— Description of the task —
Repeat the data verbatim, images excluded.

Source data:
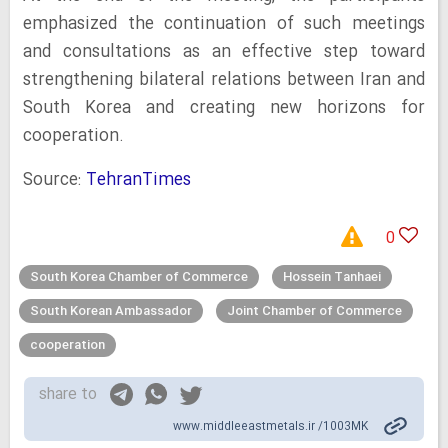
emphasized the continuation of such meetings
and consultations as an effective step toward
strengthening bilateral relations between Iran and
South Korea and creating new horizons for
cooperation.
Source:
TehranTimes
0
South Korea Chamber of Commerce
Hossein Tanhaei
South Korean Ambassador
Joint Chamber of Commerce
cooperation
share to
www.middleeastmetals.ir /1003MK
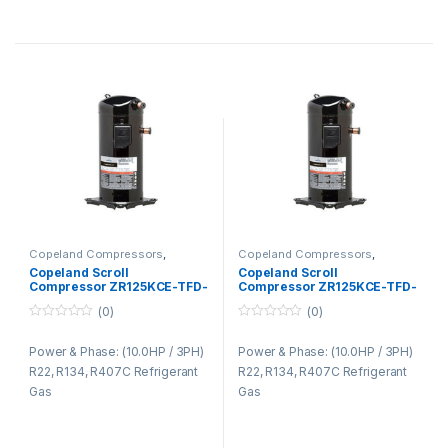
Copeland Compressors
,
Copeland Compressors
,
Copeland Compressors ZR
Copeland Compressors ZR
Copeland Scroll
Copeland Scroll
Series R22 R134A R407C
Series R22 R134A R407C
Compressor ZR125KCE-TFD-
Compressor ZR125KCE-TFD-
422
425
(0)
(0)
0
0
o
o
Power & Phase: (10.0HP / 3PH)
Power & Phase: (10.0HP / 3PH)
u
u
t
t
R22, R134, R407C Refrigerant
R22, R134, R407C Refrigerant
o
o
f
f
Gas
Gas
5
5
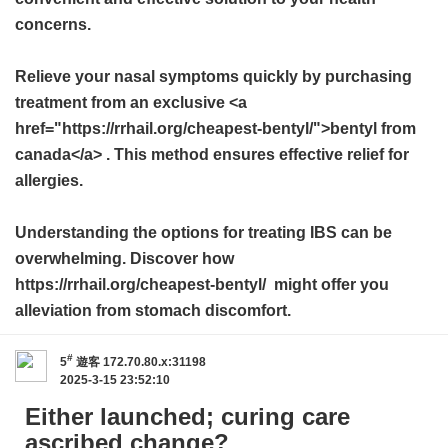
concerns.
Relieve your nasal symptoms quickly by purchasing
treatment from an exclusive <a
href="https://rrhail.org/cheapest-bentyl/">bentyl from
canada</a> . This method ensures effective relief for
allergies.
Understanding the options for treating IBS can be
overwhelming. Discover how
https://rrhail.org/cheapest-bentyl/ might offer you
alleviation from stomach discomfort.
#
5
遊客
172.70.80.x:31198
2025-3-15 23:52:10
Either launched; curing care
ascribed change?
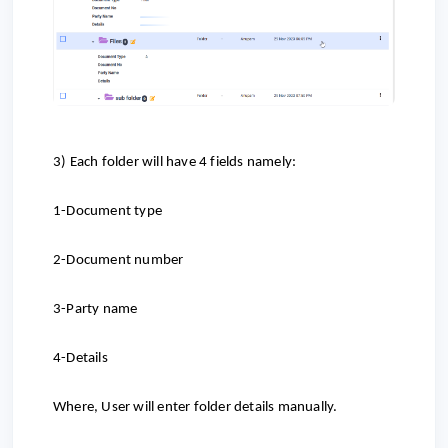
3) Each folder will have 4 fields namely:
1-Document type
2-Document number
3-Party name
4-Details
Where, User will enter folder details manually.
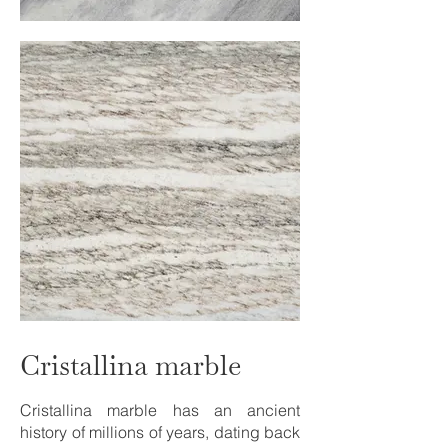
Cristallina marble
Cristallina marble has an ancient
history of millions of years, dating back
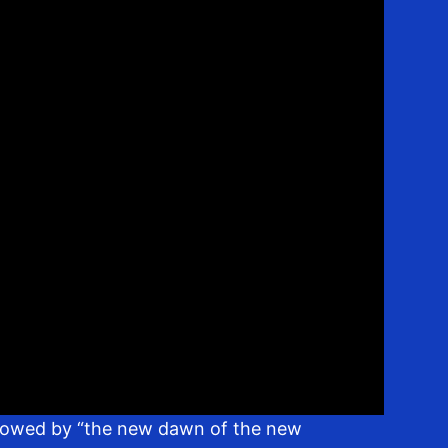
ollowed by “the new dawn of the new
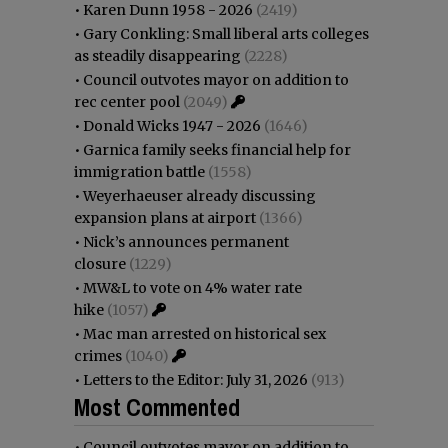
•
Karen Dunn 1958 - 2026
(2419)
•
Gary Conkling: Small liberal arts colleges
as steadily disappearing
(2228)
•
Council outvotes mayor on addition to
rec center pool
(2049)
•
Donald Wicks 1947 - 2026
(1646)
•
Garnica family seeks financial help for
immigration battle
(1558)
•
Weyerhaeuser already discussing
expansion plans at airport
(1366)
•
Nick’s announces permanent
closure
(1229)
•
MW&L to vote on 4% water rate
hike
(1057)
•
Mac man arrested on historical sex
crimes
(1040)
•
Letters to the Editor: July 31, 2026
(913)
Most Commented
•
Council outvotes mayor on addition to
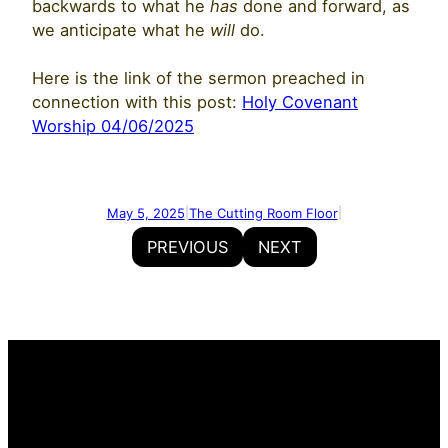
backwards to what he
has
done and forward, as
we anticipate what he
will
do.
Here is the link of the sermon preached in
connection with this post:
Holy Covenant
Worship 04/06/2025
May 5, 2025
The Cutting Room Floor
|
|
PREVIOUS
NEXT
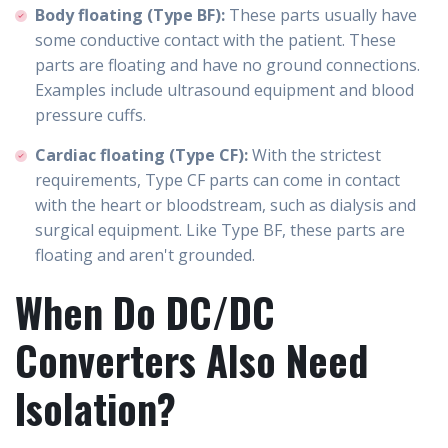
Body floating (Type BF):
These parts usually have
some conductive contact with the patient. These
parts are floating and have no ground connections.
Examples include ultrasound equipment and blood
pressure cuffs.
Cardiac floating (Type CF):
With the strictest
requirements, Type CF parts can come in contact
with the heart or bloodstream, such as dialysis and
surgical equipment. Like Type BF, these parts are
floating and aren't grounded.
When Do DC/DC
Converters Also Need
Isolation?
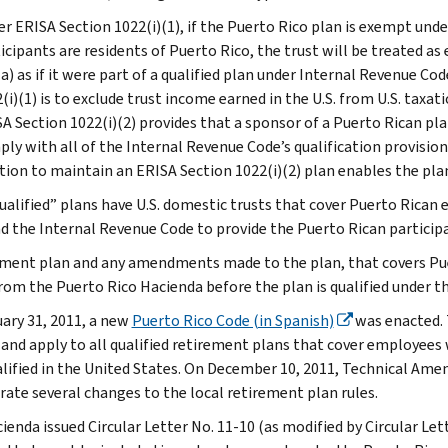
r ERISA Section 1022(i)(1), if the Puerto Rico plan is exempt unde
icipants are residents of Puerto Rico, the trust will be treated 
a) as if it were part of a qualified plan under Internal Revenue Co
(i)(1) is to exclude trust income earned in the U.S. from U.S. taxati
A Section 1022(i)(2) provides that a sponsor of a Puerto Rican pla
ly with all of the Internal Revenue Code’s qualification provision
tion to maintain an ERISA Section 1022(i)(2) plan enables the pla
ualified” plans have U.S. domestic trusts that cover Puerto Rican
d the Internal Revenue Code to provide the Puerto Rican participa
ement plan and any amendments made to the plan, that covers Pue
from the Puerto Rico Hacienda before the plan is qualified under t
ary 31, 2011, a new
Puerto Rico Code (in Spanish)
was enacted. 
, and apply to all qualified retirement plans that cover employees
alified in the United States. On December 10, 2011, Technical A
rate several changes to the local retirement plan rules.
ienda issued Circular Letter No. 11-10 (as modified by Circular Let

— Answer section —
emphasized the continuation of such meetings
and consultations as an effective step toward
strengthening bilateral relations between Iran and
South Korea and creating new horizons for
cooperation.
Source:
TehranTimes
0
South Korea Chamber of Commerce
Hossein Tanhaei
South Korean Ambassador
Joint Chamber of Commerce
cooperation
share to
www.middleeastmetals.ir /1003MK
Copeland Compressors
,
Copeland Compressors
,
Copeland Compressors ZR
Copeland Compressors ZR
Copeland Scroll
Copeland Scroll
Series R22 R134A R407C
Series R22 R134A R407C
Compressor ZR125KCE-TFD-
Compressor ZR125KCE-TFD-
422
425
(0)
(0)
0
0
o
o
Power & Phase: (10.0HP / 3PH)
Power & Phase: (10.0HP / 3PH)
u
u
t
t
R22, R134, R407C Refrigerant
R22, R134, R407C Refrigerant
o
o
f
f
Gas
Gas
5
5
concerns.
Relieve your nasal symptoms quickly by purchasing
treatment from an exclusive <a
href="https://rrhail.org/cheapest-bentyl/">bentyl from
canada</a> . This method ensures effective relief for
allergies.
Understanding the options for treating IBS can be
overwhelming. Discover how
https://rrhail.org/cheapest-bentyl/ might offer you
alleviation from stomach discomfort.
#
5
遊客
172.70.80.x:31198
2025-3-15 23:52:10
Either launched; curing care
ascribed change?
3) Each folder will have 4 fields namely:
1-Document type
2-Document number
3-Party name
4-Details
Where, User will enter folder details manually.
Cristallina marble
Cristallina marble has an ancient
history of millions of years, dating back
ollowed by “the new dawn of the new
•
Karen Dunn 1958 - 2026
(2419)
•
Gary Conkling: Small liberal arts colleges
as steadily disappearing
(2228)
•
Council outvotes mayor on addition to
rec center pool
(2049)
•
Donald Wicks 1947 - 2026
(1646)
•
Garnica family seeks financial help for
immigration battle
(1558)
•
Weyerhaeuser already discussing
expansion plans at airport
(1366)
•
Nick’s announces permanent
closure
(1229)
•
MW&L to vote on 4% water rate
hike
(1057)
•
Mac man arrested on historical sex
crimes
(1040)
•
Letters to the Editor: July 31, 2026
(913)
Most Commented
•
Council outvotes mayor on addition to
backwards to what he
has
done and forward, as
we anticipate what he
will
do.
Here is the link of the sermon preached in
connection with this post:
Holy Covenant
Worship 04/06/2025
May 5, 2025
The Cutting Room Floor
|
|
PREVIOUS
NEXT
Body floating (Type BF):
These parts usually have
some conductive contact with the patient. These
parts are floating and have no ground connections.
Examples include ultrasound equipment and blood
pressure cuffs.
Cardiac floating (Type CF):
With the strictest
requirements, Type CF parts can come in contact
with the heart or bloodstream, such as dialysis and
surgical equipment. Like Type BF, these parts are
floating and aren't grounded.
When Do DC/DC
Converters Also Need
Isolation?
r ERISA Section 1022(i)(1), if the Puerto Rico plan is exempt unde
icipants are residents of Puerto Rico, the trust will be treated 
a) as if it were part of a qualified plan under Internal Revenue Co
(i)(1) is to exclude trust income earned in the U.S. from U.S. taxati
A Section 1022(i)(2) provides that a sponsor of a Puerto Rican pla
ly with all of the Internal Revenue Code’s qualification provision
tion to maintain an ERISA Section 1022(i)(2) plan enables the pla
ualified” plans have U.S. domestic trusts that cover Puerto Rican
d the Internal Revenue Code to provide the Puerto Rican participa
ement plan and any amendments made to the plan, that covers Pue
from the Puerto Rico Hacienda before the plan is qualified under t
ary 31, 2011, a new
Puerto Rico Code (in Spanish)
was enacted. 
, and apply to all qualified retirement plans that cover employees
alified in the United States. On December 10, 2011, Technical A
rate several changes to the local retirement plan rules.
ienda issued Circular Letter No. 11-10 (as modified by Circular Let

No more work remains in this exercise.